Maeve Carroll of the University of Maine (5) shoots during a game earlier this season. Credit: Peter Buehner photo

Junior forward Maeve Carroll made her first start in a playoff game on Wednesday for the University of Maine women’s basketball team and it was an impressive one.

Carroll scored a game-high 22 points, grabbed 11 rebounds and had nine assists in UMaine’s 78-66 victory over Vermont in their America East quarterfinal victory at the Cross Insurance Center in Bangor.

She played 37 minutes, just four fewer than she played in last season’s three America East Tournament playoff games combined.

The 17-14 Black Bears now focus their attention on 16-14 UMass Lowell while moving to the 85-year-old Memorial Gymnasium for the second time in as many seasons.

The Professional Bull Riders tour has taken over the Cross Insurance Center again this year which prompted the move to The Pit.

Last year, UMaine spotted Albany a 19-9 first-period lead before roaring back to earn a 66-51 semifinal victory in front of 1,233 fans in Orono.

“We’re very excited to play in The Pit,” said Carroll. “We will have the whole place rocking. I don’t think any [opposing] teams are used to playing in that kind of environment. That atmosphere is really an advantage for us.”

The Black Bears practice in the Pit and are accustomed to its nuances.

“We’re used to the rims,” said Carroll, who explained that the lighting isn’t as bright as at the Cross Insurance Center and the court doesn’t seem as long.

The only negative about playing at the Pit is also a positive: The noise level produced by the enthusiastic fans.

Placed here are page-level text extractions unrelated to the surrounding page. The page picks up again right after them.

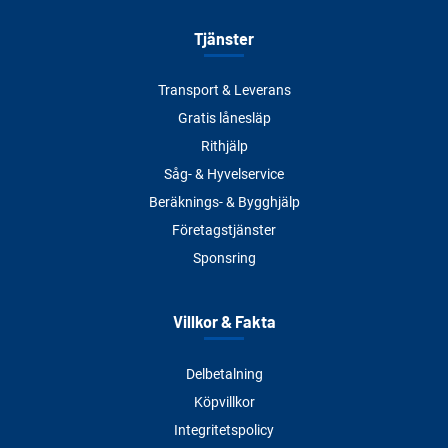
Tjänster
Transport & Leverans
Gratis lånesläp
Rithjälp
Såg- & Hyvelservice
Beräknings- & Bygghjälp
Företagstjänster
Sponsring
Villkor & Fakta
Delbetalning
Köpvillkor
Integritetspolicy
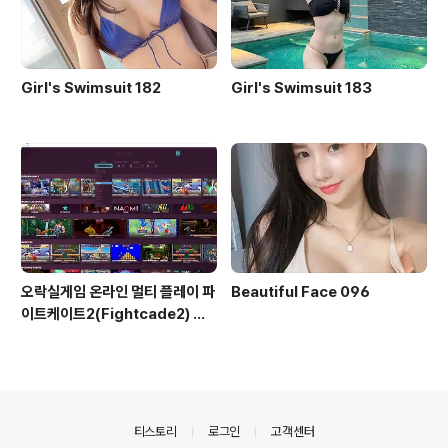
Girl's Swimsuit 182
Girl's Swimsuit 183
오락실게임 온라인 멀티 플레이 파
Beautiful Face 096
이트케이트2(Fightcade2) 설
치 및 ROM 자동 설치
의안내
티스토리
로그인
고객센터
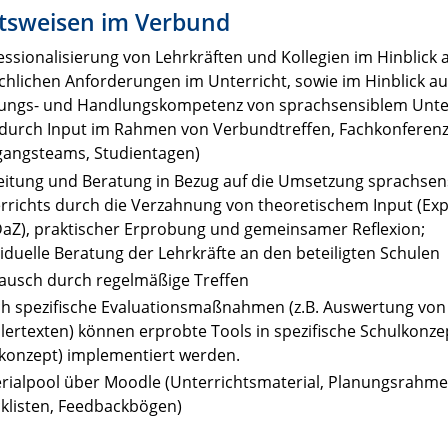
itsweisen im Verbund
essionalisierung von Lehrkräften und Kollegien im Hinblick a
chlichen Anforderungen im Unterricht, sowie im Hinblick au
ungs- und Handlungskompetenz von sprachsensiblem Unte
. durch Input im Rahmen von Verbundtreffen, Fachkonferen
gangsteams, Studientagen)
eitung und Beratung in Bezug auf die Umsetzung sprachsen
rrichts durch die Verzahnung von theoretischem Input (Exp
aZ), praktischer Erprobung und gemeinsamer Reflexion;
viduelle Beratung der Lehrkräfte an den beteiligten Schulen
ausch durch regelmäßige Treffen
h spezifische Evaluationsmaßnahmen (z.B. Auswertung von
lertexten) können erprobte Tools in spezifische Schulkonzep
konzept) implementiert werden.
rialpool über Moodle (Unterrichtsmaterial, Planungsrahme
klisten, Feedbackbögen)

“We can’t hear each other talking on defense,” said Carroll. “So we’re going to have to figure out our slides and our movement [without being able to communicate verbally].”

The second-seeded Black Bears, winners of nine in a row, were dealt yet another blow in an injury-ravaged season when freshman guard Anna Kahelin suffered a season-ending knee injury in the final 22 seconds of the victory over Vermont.

She became the fifth player this season to suffer a knee injury. UMaine has only eight available players and two, Kira Barra and Gaddy Lefft, are limited by knee and Achilles tendon injuries, respectively, they are dealing with.

“Early on in the season, we all came together and said, ‘We can still do this.’ We stayed positive,” Carroll said. “We’re all really thinking about Anna right now and hope for the best for her.”

The third-seeded River Hawks also lost a catalyst in senior guard Ren’Cia Rolling, who suffered a season-ending knee injury on Jan. 25.

The River Hawks got off to a 7-0 start in the conference but, after Rolling went down, they finished at 4-5 in America East. That enabled the Black Bears to leapfrog them into second place and earn homecourt advantage for Sunday’s game.

But the youthful River Hawks have bounced back and bring a three-game winning streak into the game.

Sunday’s winner will take on the winner of the semifinal between top seed Stony Brook and fourth seed Binghamton.

UMaine and UMass Lowell each won at home in their two regular-season meetings.

“I feel good about my game right now but Lowell is a completely different team,” said Carroll, an All-America East second team selection in her first season as a starter. “They’re really athletic and really good defensively. They’re aggressive on defense and that has given us problems in the past.

“We are going to have to box out,” said Carroll. “We’re going to be ready because we know they are coming here to beat us.”